Bildaufbau und Ikonographie

Die Komposition ist in zwei Hälften gegliedert, die durch einen Baum voneinander getrennt sind. Der Baum ist links verdorrt und rechts belaubt und fungiert als visuelles Struktur- und Deutungselement. Im Zentrum steht eine nackte männliche Figur, die den Menschen allgemein repräsentiert. Ihre Nacktheit verweist auf die conditio humana und die existenzielle Situation des Menschen vor Gott.

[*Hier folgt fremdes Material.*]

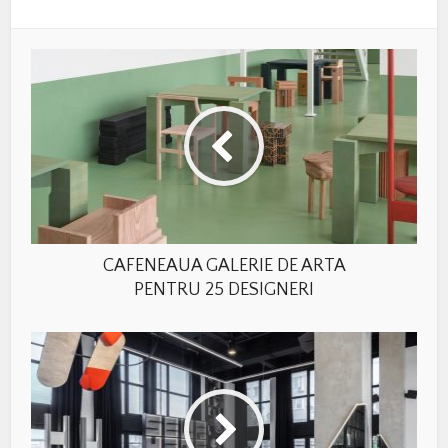
CAFENEAUA GALERIE DE ARTA
PENTRU 25 DESIGNERI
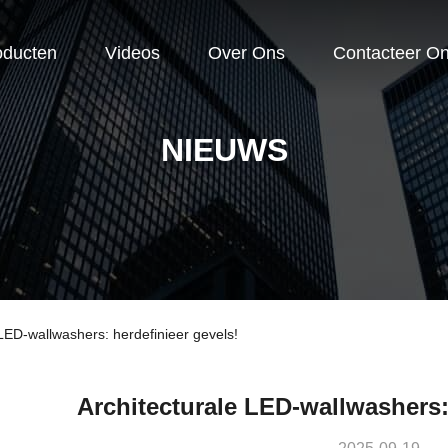
oducten
Videos
Over Ons
Contacteer O
NIEUWS
 LED-wallwashers: herdefinieer gevels!
Architecturale LED-wallwashers:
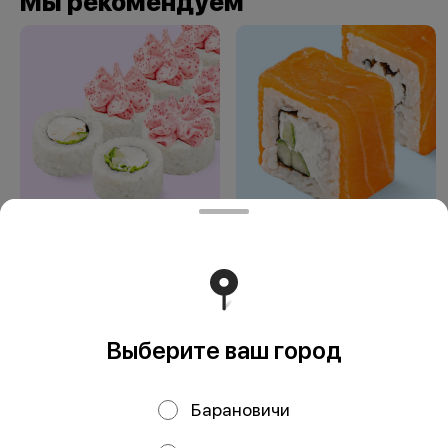
Мы рекомендуем
Лава эби
Филадельфия с
лососем
холодного
копчения
Выберите ваш город
ООО «Лотос Арт»
Барановичи
ООО «Лотос Арт» УНП 791384234 Юридический
адрес: г. Могилев, ул. Белинского, 3, к. 1К, 212000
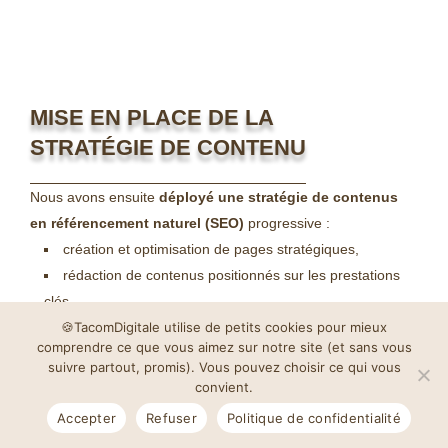
MISE EN PLACE DE LA
STRATÉGIE DE CONTENU
Nous avons ensuite
déployé une stratégie de contenus
en référencement naturel (SEO)
progressive :
création et optimisation de pages stratégiques,
rédaction de contenus positionnés sur les prestations
clés,
🍪TacomDigitale utilise de petits cookies pour mieux
optimisation continue du site.
comprendre ce que vous aimez sur notre site (et sans vous
suivre partout, promis). Vous pouvez choisir ce qui vous
Chaque contenu a été pensé pour :
améliorer le
convient.
positionnement
,
renforcer la crédibilité
du professionnel
Accepter
Refuser
Politique de confidentialité
et
inciter à la prise de contact
.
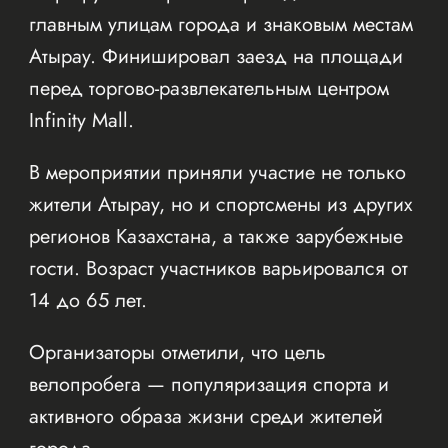
главным улицам города и знаковым местам
Атырау. Финишировал заезд на площади
перед торгово-развлекательным центром
Infinity Mall.
В мероприятии приняли участие не только
жители Атырау, но и спортсмены из других
регионов Казахстана, а также зарубежные
гости. Возраст участников варьировался от
14 до 65 лет.
Организаторы отметили, что цель
велопробега — популяризация спорта и
активного образа жизни среди жителей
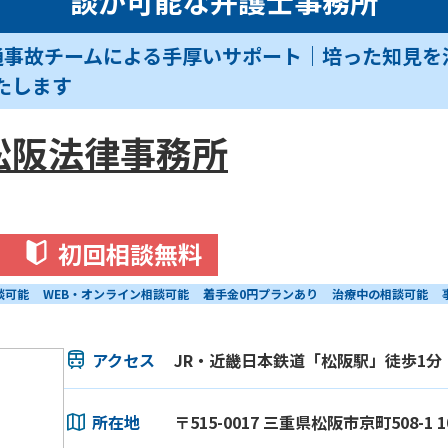
談が可能な弁護士事務所
通事故チームによる手厚いサポート｜培った知見を
たします
松阪法律事務所
初回相談無料
談可能
WEB・オンライン相談可能
着手金0円プランあり
治療中の相談可能
アクセス
JR・近畿日本鉄道「松阪駅」徒歩1分
所在地
〒515-0017 三重県松阪市京町508-1 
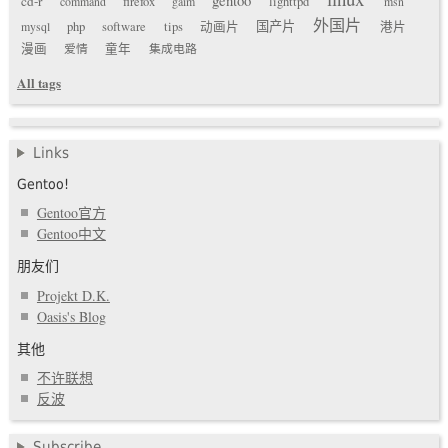
cd-r
command
firefox
gaim
lighttpd
msn
外国片
国产片
mysql
php
software
tips
动画片
港片
漫画
爱情
童年
集成电路
All tags
Links
Gentoo!
Gentoo官方
Gentoo中文
朋友们
Projekt D.K.
Oasis's Blog
其他
不许联想
反波
Subscribe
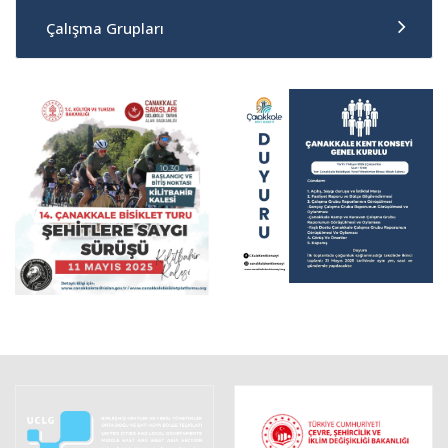
Çalışma Grupları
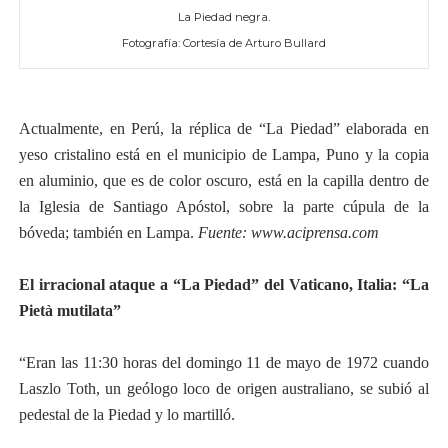
La Piedad negra.
Fotografía: Cortesía de Arturo Bullard
Actualmente, en Perú, la réplica de “La Piedad” elaborada en
yeso cristalino está en el municipio de Lampa, Puno y la copia
en aluminio, que es de color oscuro, está en la capilla dentro de
la Iglesia de Santiago Apóstol, sobre la parte cúpula de la
bóveda; también en Lampa.
Fuente: www.aciprensa.com
El irracional ataque a “La Piedad” del Vaticano, Italia: “La
Pietà mutilata”
“Eran las 11:30 horas del domingo 11 de mayo de 1972 cuando
Laszlo Toth, un geólogo loco de origen australiano, se subió al
pedestal de la Piedad y lo martilló.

Die linke Bildhälfte: Gesetz und Verdammnis

Die linke Seite thematisiert die Wirkung des göttlichen Gesetzes. Ein verdorrter Baum symbolisiert das Leben unter dem Gesetz ohne heilsgeschichtliche Erneuerung. Zu den dargestellten Szenen gehören:

  • Der Sündenfall mit Adam und Eva (1. Mose Kapitel 3) als Ursprung der Sünde.
  • Mose mit den Gesetzestafeln, begleitet von alttestamentlichen Propheten. Die Gesetzgebung verweist auf die Offenbarung des göttlichen Willens.
  • Personifikationen von Tod und Teufel treiben den Menschen dem Gericht entgegen und verdeutlichen die Konsequenz der Sünde.
  • Die Szene der ehernen Schlange (4. Mose 21,4–9), bei der eine erhöhte Schlange Rettung vor dem Schlangengift bringt.

In reformatorischer Deutung zeigt das Gesetz die Sünde auf und macht die Verurteilungswürdigkeit des Menschen sichtbar, ohne selbst Erlösung zu bewirken.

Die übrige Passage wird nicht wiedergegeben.